L’opéra fini, j’ai été revoir mes amies du foyer ; j’y ai retrouvé mon ancienne Émilie, entourée d’une cour nombreuse, tant en femmes qu’en hommes, à qui elle donnait à souper le soir même à P… Je ne fus pas plutôt entré dans ce cercle, que je fus prié du souper, par acclamation. Je le fus aussi par une petite figure grosse et courte, qui me baragouina une invitation en français de Hollande, et que je reconnus pour le véritable héros de la fête. J’acceptai.
J’appris, dans ma route, que la maison où nous allions était le prix convenu des bontés d’Émilie pour cette figure grotesque, et que ce souper était un véritable repas de noce. Le petit homme ne se possédait pas de joie, dans l’attente du bonheur dont il allait jouir ; il m’en parut si satisfait, qu’il me donna envie de le troubler ; ce que je fis en effet.
La seule difficulté que j’éprouvai fut de décider Émilie, que la richesse du bourgmestre rendait un peu scrupuleuse. Elle se prêta pourtant, après quelques façons, au projet que je donnai, de remplir de vin ce petit tonneau à bière, et de le mettre ainsi hors de combat pour toute la nuit.

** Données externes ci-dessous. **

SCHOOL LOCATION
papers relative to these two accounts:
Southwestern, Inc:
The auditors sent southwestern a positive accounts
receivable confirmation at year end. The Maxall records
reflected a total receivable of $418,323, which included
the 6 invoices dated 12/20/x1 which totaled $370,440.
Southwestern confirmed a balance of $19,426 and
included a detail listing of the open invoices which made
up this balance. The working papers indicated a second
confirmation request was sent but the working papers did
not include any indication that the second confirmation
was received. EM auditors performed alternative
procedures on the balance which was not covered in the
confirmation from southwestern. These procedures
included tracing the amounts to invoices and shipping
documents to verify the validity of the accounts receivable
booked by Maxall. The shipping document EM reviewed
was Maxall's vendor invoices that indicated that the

L’idée sublime que nous nous étions formée d’un buveur Hollandais, nous fit employer tous les moyens connus. Nous réussîmes si bien, qu’au dessert il n’avait déjà plus la force de tenir son verre : mais la secourable Émilie et moi l’entonnions à qui mieux mieux. Enfin, il tomba sous la table, dans une ivresse telle, qu’elle doit au moins durer huit jours. Nous nous décidâmes alors à le renvoyer à Paris ; et comme il n’avait pas gardé sa voiture, je le fis charger dans la mienne, et je restai à sa place. Je reçus ensuite les compliments de l’assemblée, qui se retira bientôt après, et me laissa maître du champ de bataille. Cette gaieté, et peut-être ma longue retraite, m’ont fait trouver Émilie si désirable, que je lui ai promis de rester avec elle jusqu’à la résurrection du Hollandais.

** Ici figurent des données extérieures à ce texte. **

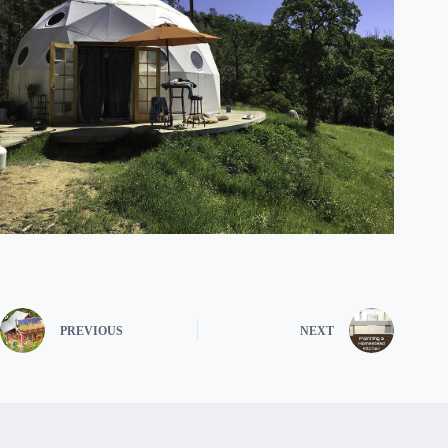
PREVIOUS
NEXT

Cette complaisance de ma part est le prix de celle qu’elle vient d’avoir, de me servir de pupitre pour écrire à ma belle dévote, à qui j’ai trouvé plaisant d’envoyer une lettre écrite du lit et presque dans les bras d’une fille, interrompue même pour une infidélité complète, et dans laquelle je lui rendis un compte exact de ma situation et de ma conduite. Émilie, qui a lu l’épître, en a ri comme une folle, et j’espère que vous en rirez aussi.
Comme il faut que ma lettre soit timbrée de Paris, je vous l’envoie ; je la laisse ouverte. Vous voudrez bien la lire, la cacheter, et la faire mettre à la poste. Surtout n’allez pas vous servir de votre cachet, ni même d’aucun emblème amoureux ; une tête seulement. Adieu, ma belle amie.